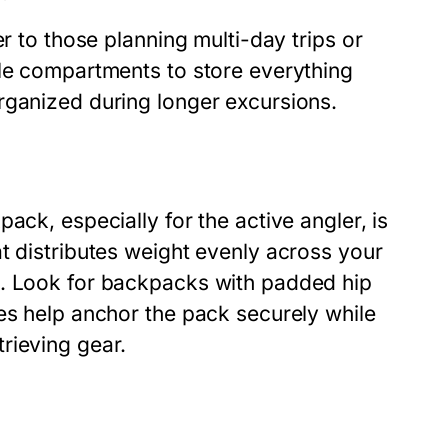
r to those planning multi-day trips or
ple compartments to store everything
rganized during longer excursions.
ack, especially for the active angler, is
t distributes weight evenly across your
t. Look for backpacks with padded hip
es help anchor the pack securely while
rieving gear.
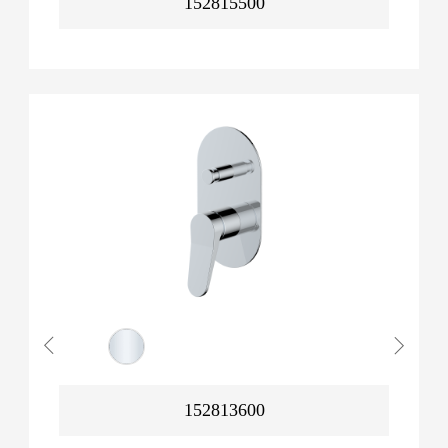
152815500
152813600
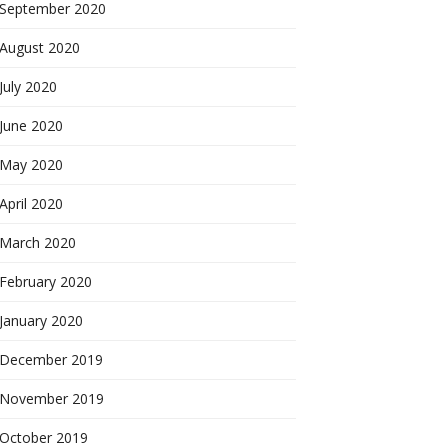
September 2020
August 2020
July 2020
June 2020
May 2020
April 2020
March 2020
February 2020
January 2020
December 2019
November 2019
October 2019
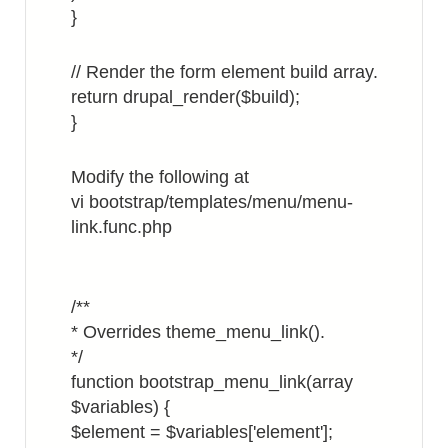
}
// Render the form element build array.
return drupal_render($build);
}
Modify the following at
vi bootstrap/templates/menu/menu-
link.func.php
/**
* Overrides theme_menu_link().
*/
function bootstrap_menu_link(array
$variables) {
$element = $variables['element'];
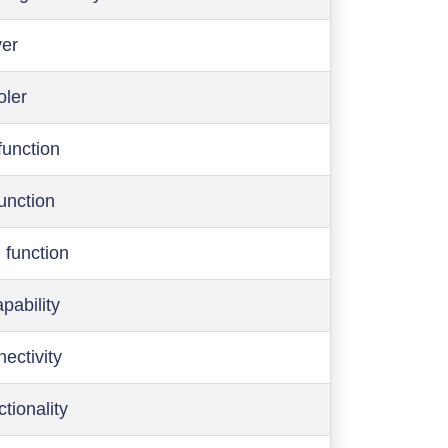
ver
oler
function
function
 function
pability
ectivity
ctionality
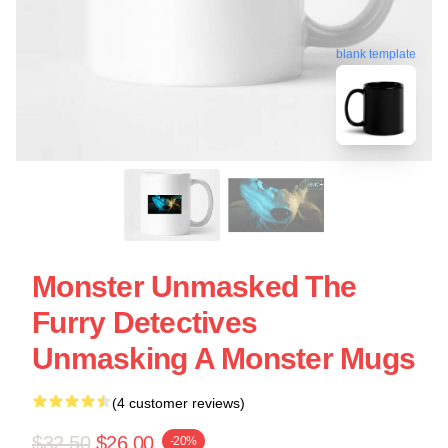
blank template
Monster Unmasked The
Furry Detectives
Unmasking A Monster Mugs
(4 customer reviews)
$32.50
$26.00
-20%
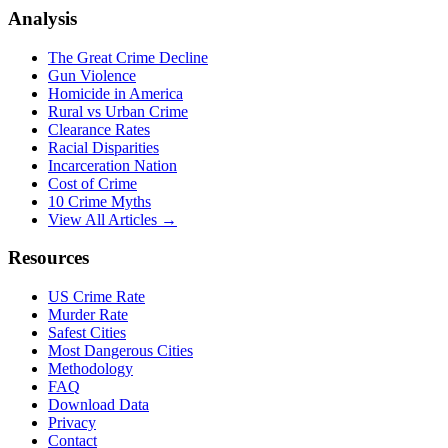
Analysis
The Great Crime Decline
Gun Violence
Homicide in America
Rural vs Urban Crime
Clearance Rates
Racial Disparities
Incarceration Nation
Cost of Crime
10 Crime Myths
View All Articles →
Resources
US Crime Rate
Murder Rate
Safest Cities
Most Dangerous Cities
Methodology
FAQ
Download Data
Privacy
Contact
------
■ Exercise instructions
Find the lines above that contain the word "build" and collect them.

■ Solved exercise
// Render the form element build array.
return drupal_render($build);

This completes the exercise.